Internal Standard Considerations for Protein Therapeutic Bioanalytical LC-MS/MS Assays

Written by William R. Mylott, Jr (PPD, INC.)

William R Mylott, Jr. is the Associate Director of the Biologics by LC–MS group at PPD Inc. located in Richmond, VA, USA. William received his B.Sc. in Chemistry from the State University of New York (USA), College at Brockport in 1992. William has over 24 years of experience in the areas of analytical and bioanalytical chemistry involving traditional small-molecule and large-molecule (biologics) therapeutics. In his current role, he is responsible for the development and validation of bioanalytical methods for both small and biologic-based therapeutics which include peptides, monoclonal antibodies (mAb), antibody–drug conjugates and other protein/peptide constructs.

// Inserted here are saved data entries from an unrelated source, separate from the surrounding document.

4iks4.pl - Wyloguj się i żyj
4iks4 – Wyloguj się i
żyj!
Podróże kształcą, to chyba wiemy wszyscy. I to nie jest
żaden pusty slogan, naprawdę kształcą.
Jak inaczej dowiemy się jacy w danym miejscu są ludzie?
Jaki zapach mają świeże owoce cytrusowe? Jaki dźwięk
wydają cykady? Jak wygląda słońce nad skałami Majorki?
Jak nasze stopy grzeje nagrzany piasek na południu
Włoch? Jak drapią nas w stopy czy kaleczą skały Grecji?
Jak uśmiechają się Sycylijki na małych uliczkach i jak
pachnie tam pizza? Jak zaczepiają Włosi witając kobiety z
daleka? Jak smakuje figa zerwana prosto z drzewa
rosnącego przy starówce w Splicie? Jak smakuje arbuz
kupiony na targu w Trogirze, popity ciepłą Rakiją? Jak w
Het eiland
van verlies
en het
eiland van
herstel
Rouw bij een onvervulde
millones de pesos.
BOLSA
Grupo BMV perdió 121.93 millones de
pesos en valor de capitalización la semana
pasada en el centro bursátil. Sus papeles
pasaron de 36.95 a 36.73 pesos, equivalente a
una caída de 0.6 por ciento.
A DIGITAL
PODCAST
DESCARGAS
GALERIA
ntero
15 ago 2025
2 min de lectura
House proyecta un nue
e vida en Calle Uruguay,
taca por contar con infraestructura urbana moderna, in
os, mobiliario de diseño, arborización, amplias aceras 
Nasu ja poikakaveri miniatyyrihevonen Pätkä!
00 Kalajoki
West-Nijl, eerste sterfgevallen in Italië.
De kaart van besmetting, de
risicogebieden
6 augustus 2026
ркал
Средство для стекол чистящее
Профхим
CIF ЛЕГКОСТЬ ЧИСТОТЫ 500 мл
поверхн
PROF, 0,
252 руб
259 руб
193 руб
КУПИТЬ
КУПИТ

The development of protein-based therapeutics has skyrocketed over the past two decades. According to a report by BCC Research, global sales of biologics topped $200 billion in 2013 and are expected to exceed $386 billion by the end of 2019 [1]. As such, there is increasing demand for the development and validation of accurate, precise and robust bioanalytical methods to support pharmacokinetic and toxicokinetic studies and that are capable of withstanding regulatory review. Traditionally, ligand-binding assays have been the method of choice for the quantitation of biologics. However, over the past decade, LC–MS/MS has been gaining in popularity and acceptance as a viable alternative technique for the quantitation of protein therapeutics.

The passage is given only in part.